_What to do_:
Every line containing the string "golf" is to be copied from the records.

START Material provided

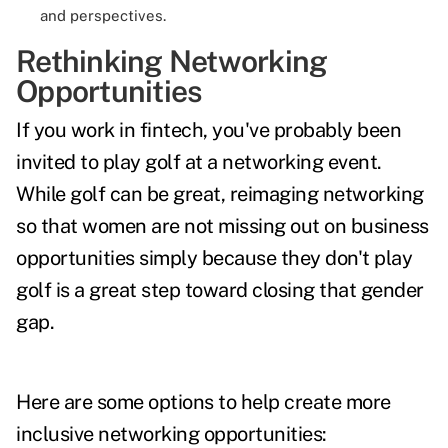
and perspectives.
Rethinking Networking
Opportunities
If you work in fintech, you've probably been
invited to play golf at a networking event.
While golf can be great, reimaging networking
so that women are not missing out on business
opportunities simply because they don't play
golf is a great step toward closing that gender
gap.
Here are some options to help create more
inclusive networking opportunities:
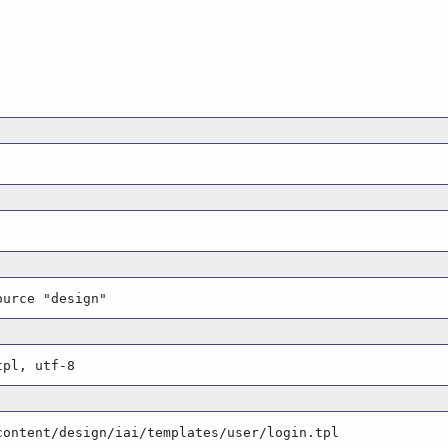
ource "design"
tpl, utf-8
content/design/iai/templates/user/login.tpl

END Material provided

_Solution to this problem_:
invited to play golf at a networking event.
While golf can be great, reimaging networking
golf is a great step toward closing that gender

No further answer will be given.